In 1954, Congress prohibited tax-exempt public charities, including churches, from endorsing or opposing candidates for office. To the extent a tax-exempt public charity violated this prohibition, it would no longer qualify as tax-exempt, and the IRS was to revoke its exemption.
While simple in theory, in practice, the IRS rarely penalizes churches that violate the campaigning prohibition and virtually never revokes a church's tax exemption. And, because no taxpayer has standing to challenge the IRS's inaction, the IRS has no external imperative to revoke the exemptions of churches that do campaign on behalf of or against candidates for office.

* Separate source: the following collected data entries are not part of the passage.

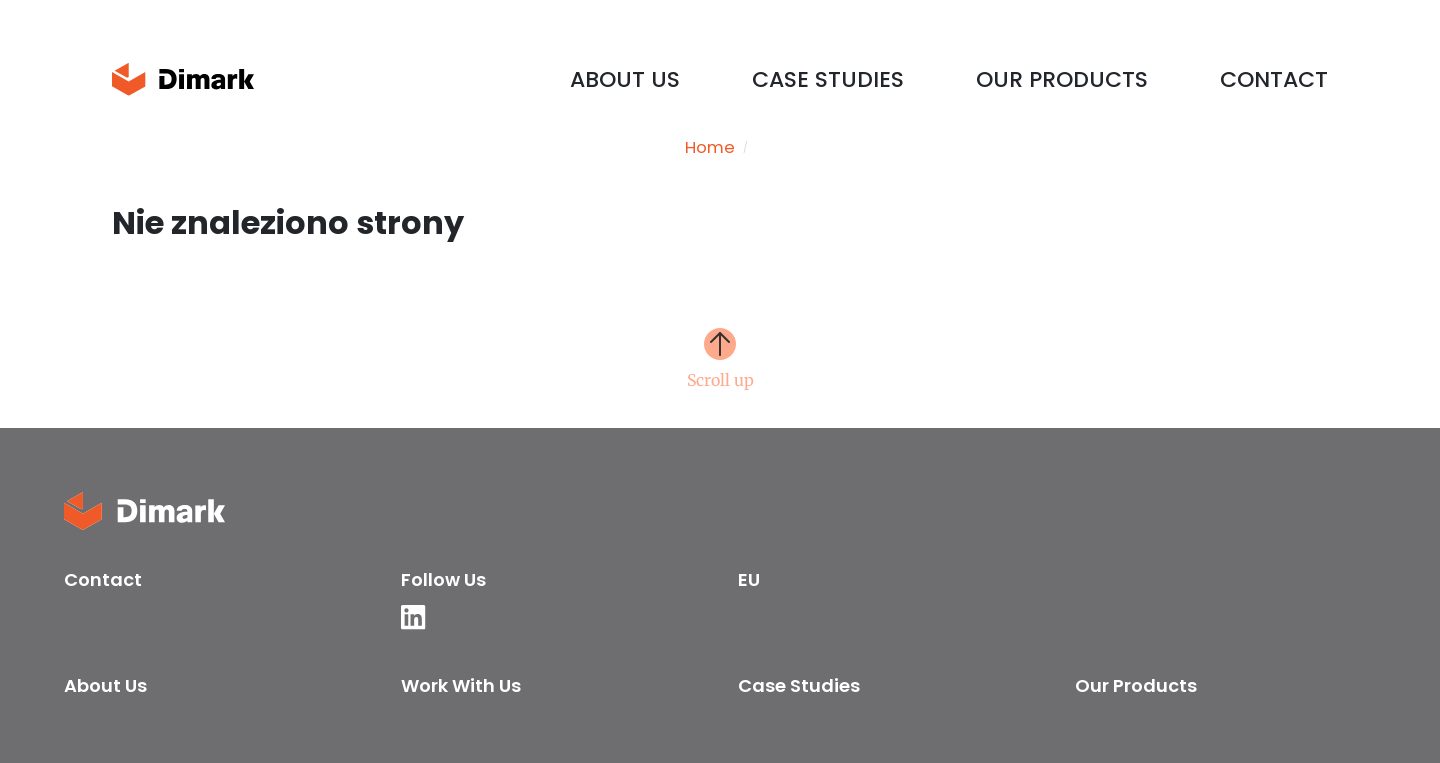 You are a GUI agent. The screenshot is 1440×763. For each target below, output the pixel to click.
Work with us (461, 685)
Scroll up (720, 379)
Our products (1062, 79)
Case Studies (828, 79)
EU (749, 579)
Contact (1274, 79)
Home (710, 148)
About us (625, 79) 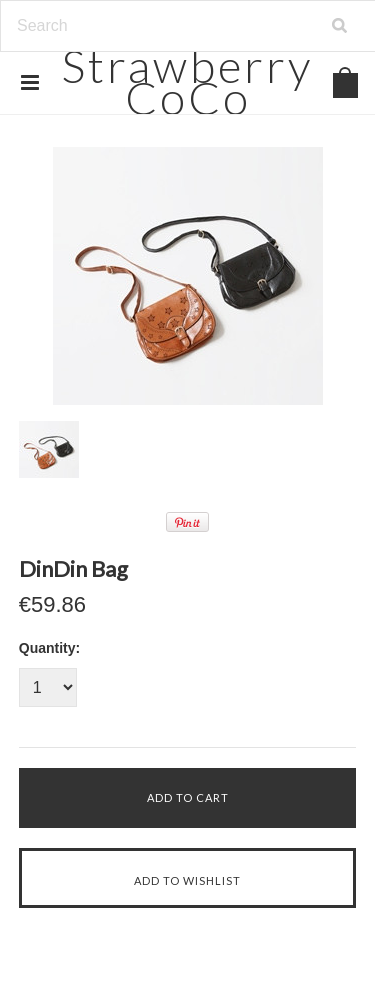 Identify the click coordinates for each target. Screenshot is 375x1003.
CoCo (187, 81) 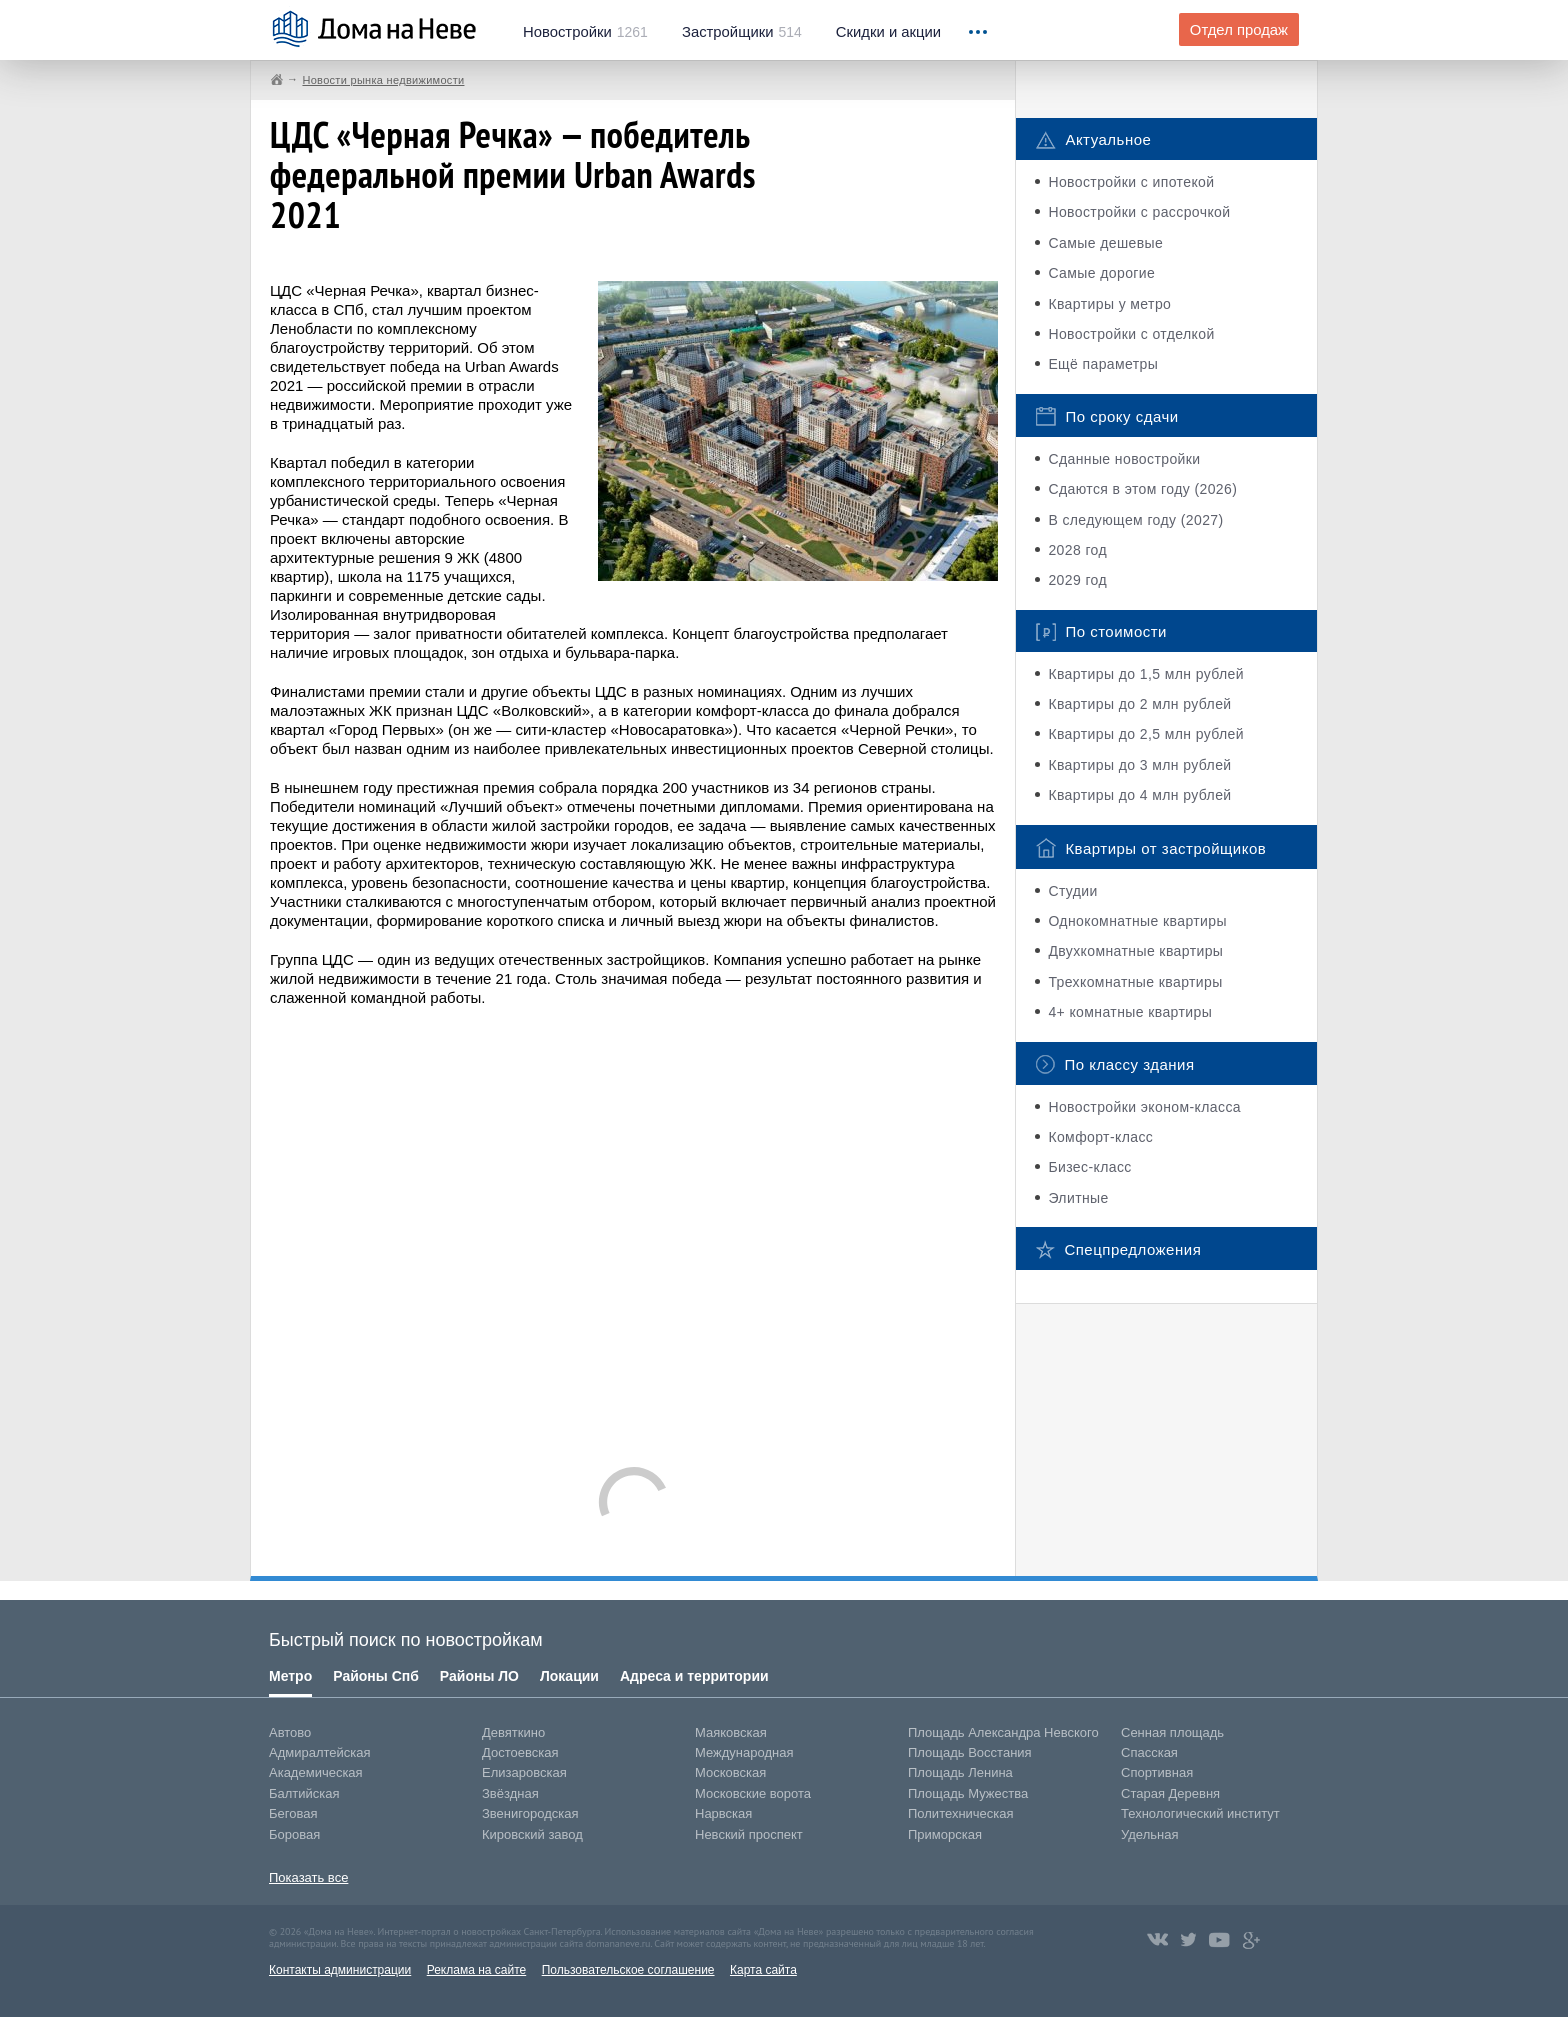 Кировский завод (532, 1834)
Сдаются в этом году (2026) (1142, 489)
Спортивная (1157, 1772)
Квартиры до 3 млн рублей (1139, 765)
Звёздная (510, 1793)
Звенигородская (530, 1813)
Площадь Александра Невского (1003, 1732)
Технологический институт (1200, 1813)
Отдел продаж (1239, 30)
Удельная (1149, 1834)
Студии (1072, 891)
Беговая (293, 1813)
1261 (585, 32)
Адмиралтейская (320, 1752)
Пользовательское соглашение (628, 1970)
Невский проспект (749, 1834)
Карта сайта (763, 1970)
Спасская (1149, 1752)
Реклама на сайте (477, 1970)
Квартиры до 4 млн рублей (1139, 795)
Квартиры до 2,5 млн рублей (1146, 734)
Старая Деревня (1170, 1793)
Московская (730, 1772)
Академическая (316, 1772)
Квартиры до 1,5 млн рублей (1146, 674)
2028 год (1077, 550)
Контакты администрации (340, 1970)
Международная (744, 1752)
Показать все (308, 1877)
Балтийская (304, 1793)
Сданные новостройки (1124, 459)
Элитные (1078, 1198)
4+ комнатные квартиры (1130, 1012)
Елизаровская (524, 1772)
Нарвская (723, 1813)
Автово (290, 1732)
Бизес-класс (1089, 1167)
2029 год (1077, 580)
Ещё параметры (1103, 364)
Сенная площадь (1172, 1732)
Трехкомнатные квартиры (1135, 982)
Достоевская (520, 1752)
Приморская (945, 1834)
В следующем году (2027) (1135, 520)
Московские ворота (753, 1793)
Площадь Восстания (970, 1752)
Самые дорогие (1101, 273)
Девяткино (513, 1732)
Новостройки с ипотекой (1131, 182)
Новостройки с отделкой (1131, 334)
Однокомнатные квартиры (1137, 921)
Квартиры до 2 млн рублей (1139, 704)
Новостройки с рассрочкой (1139, 212)
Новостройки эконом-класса (1144, 1107)
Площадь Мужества (968, 1793)
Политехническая (961, 1813)
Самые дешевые (1105, 243)
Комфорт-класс (1100, 1137)
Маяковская (731, 1732)
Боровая (294, 1834)
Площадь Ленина (960, 1772)
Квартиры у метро (1109, 304)
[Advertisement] (634, 1227)
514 (742, 32)
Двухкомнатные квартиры (1135, 951) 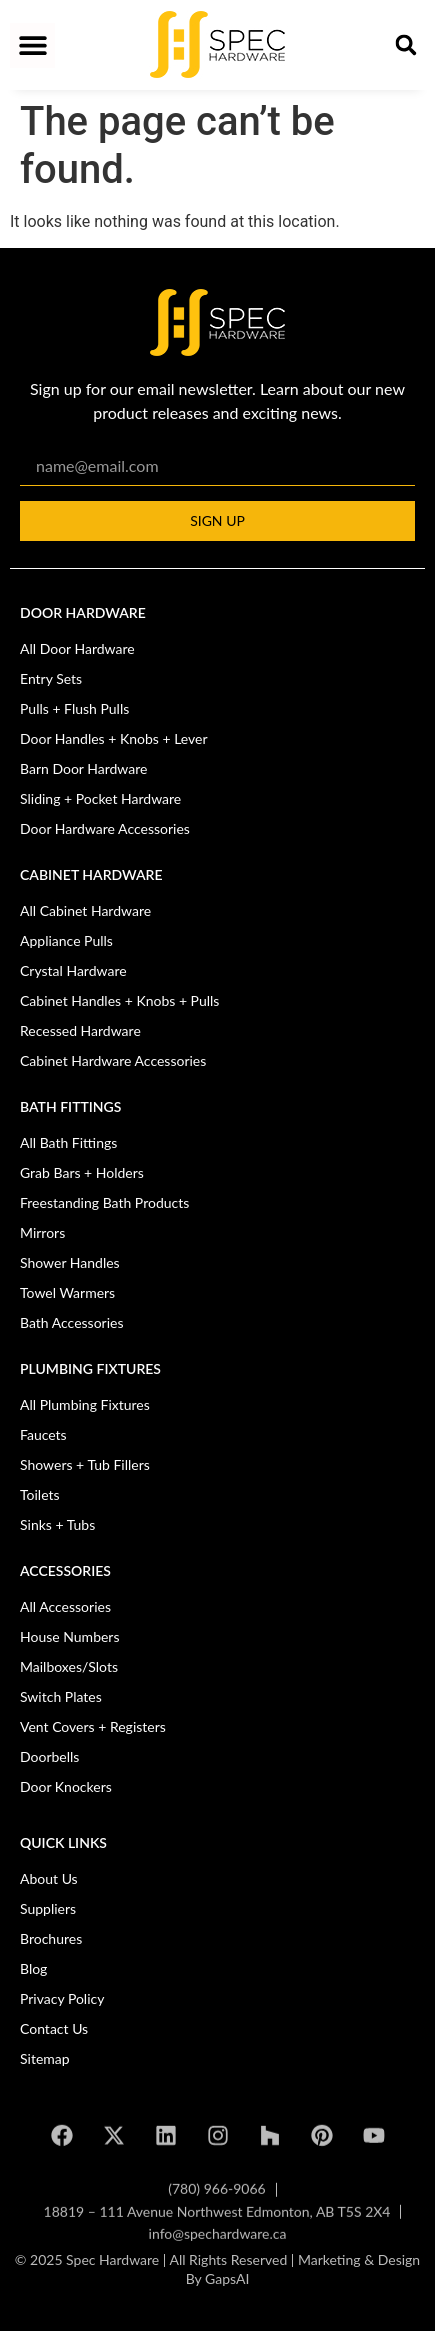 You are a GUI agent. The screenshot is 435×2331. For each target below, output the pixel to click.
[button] (32, 45)
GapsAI (227, 2292) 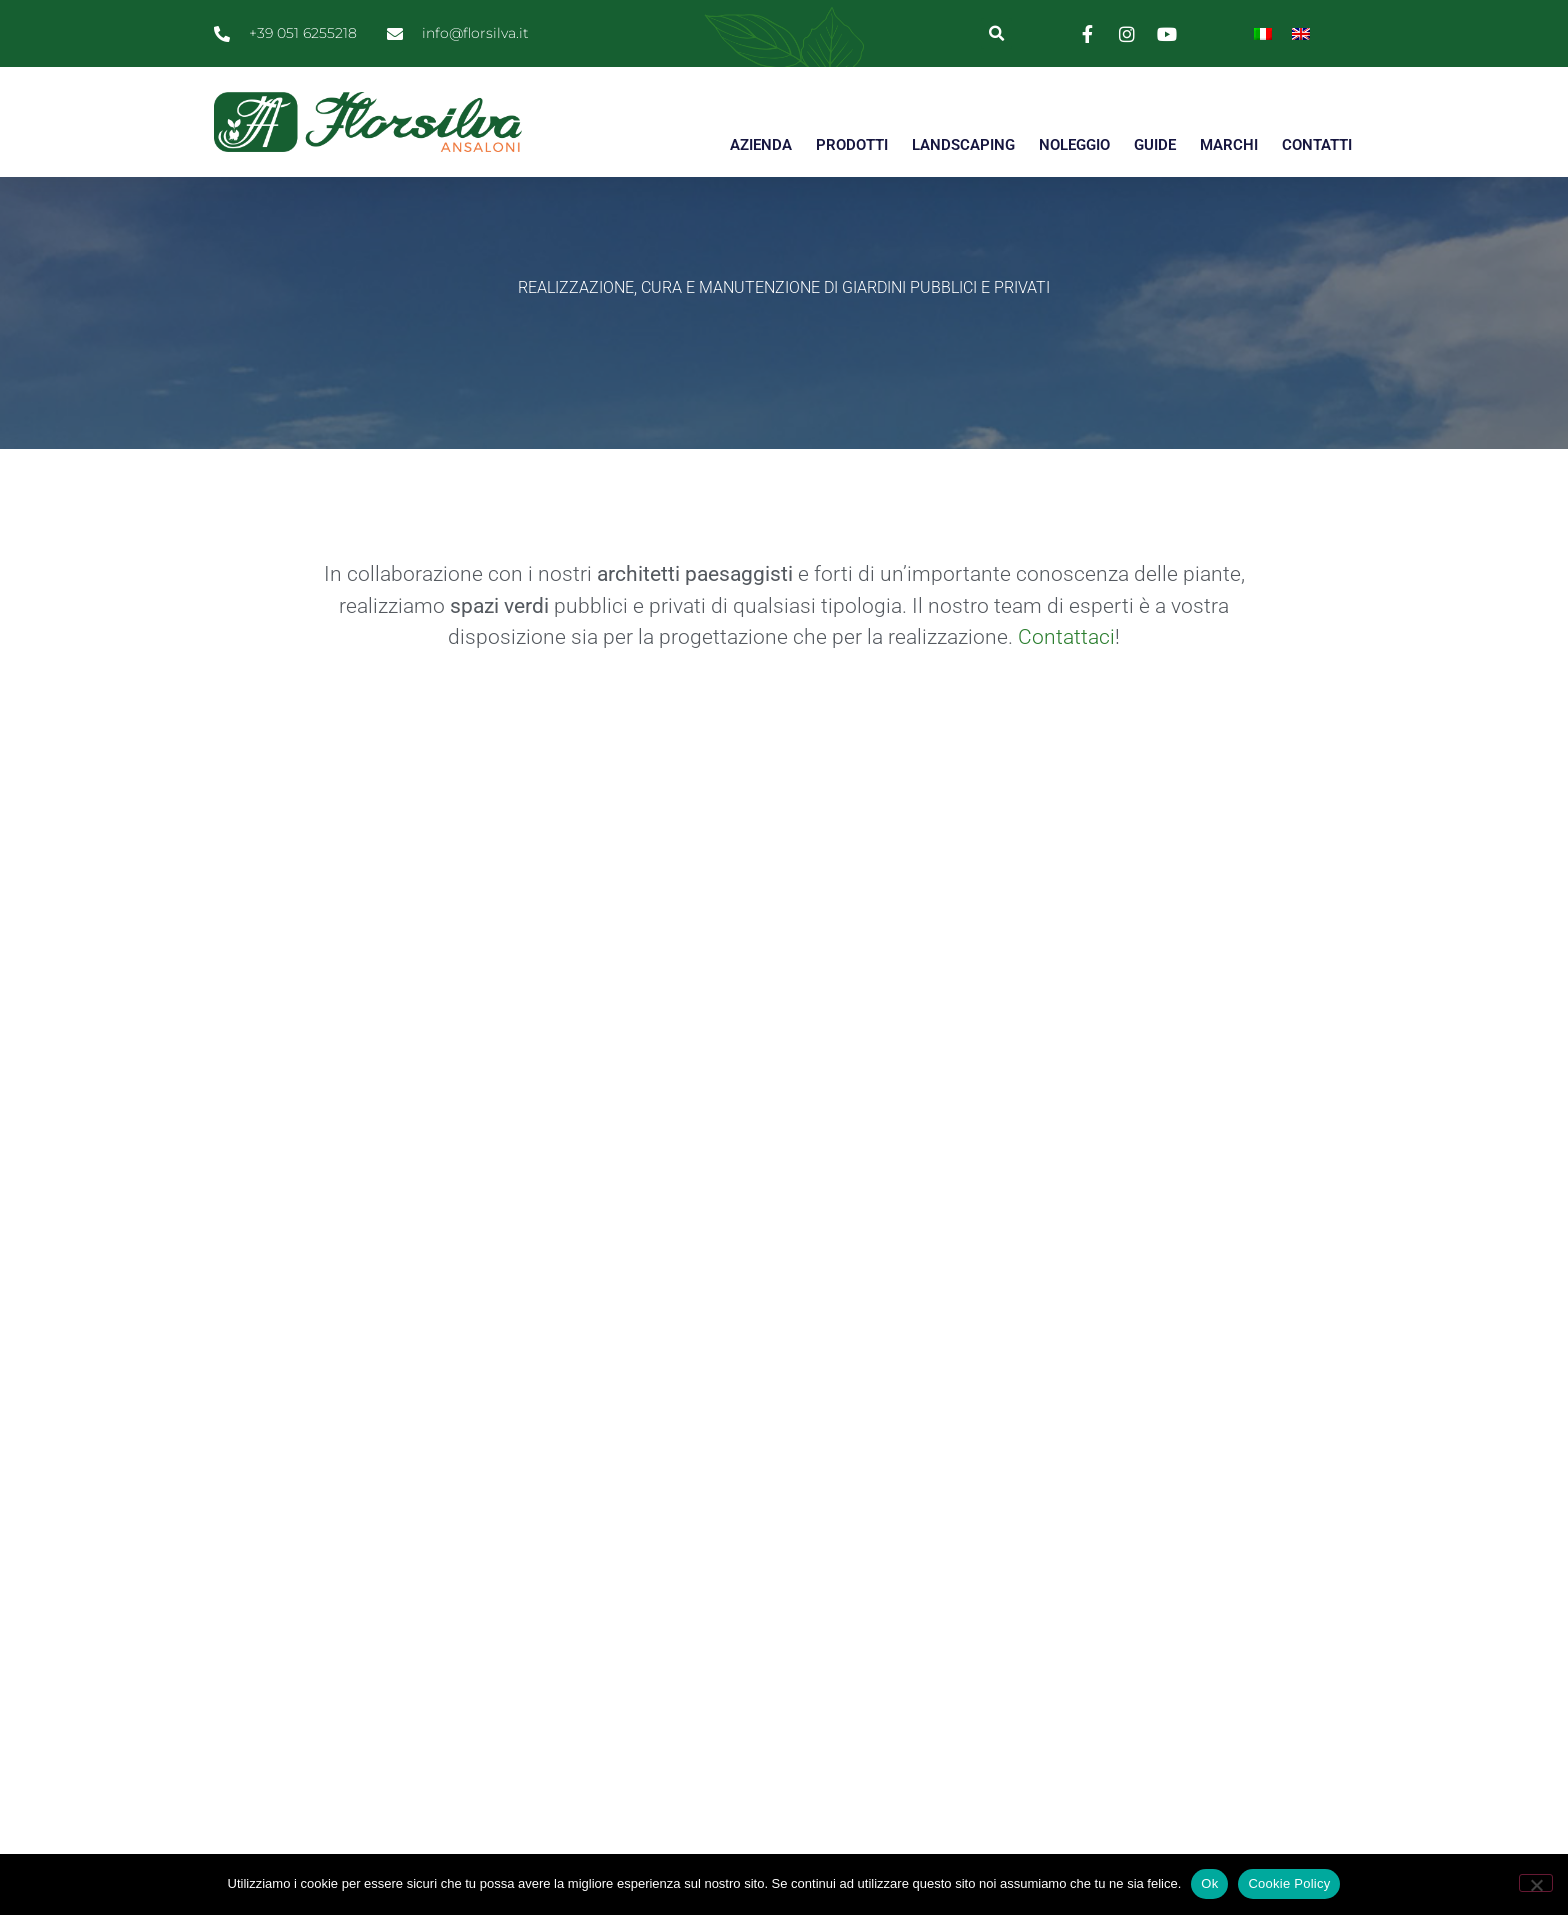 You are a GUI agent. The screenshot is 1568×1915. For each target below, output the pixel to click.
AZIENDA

This Article makes the normative case that, notwithstanding the IRS's administrative discretion and the inability of taxpayers to challenge its nonenforcement in court, the time has come for the IRS to begin enforcing the campaigning prohibition. Failing to do so harms the rule of law, the taxpaying public, and churches themselves. Moreover, the moment is correct for enforcement, as the difficulty and cost of finding violations has fallen dramatically over the last several years. People are more aware than ever that churches are violating the prohibition, and, in the aftermath of the Supreme Court's Citizens United decision, the campaigning prohibition may represent the final regulatory barrier between charities and politicking.
Samuel D. Brunson, Dear IRS, It Is Time to Enforce the Campaigning Prohibition: Even against Churches, 87 U. COLO. L. REV. 143 (2016).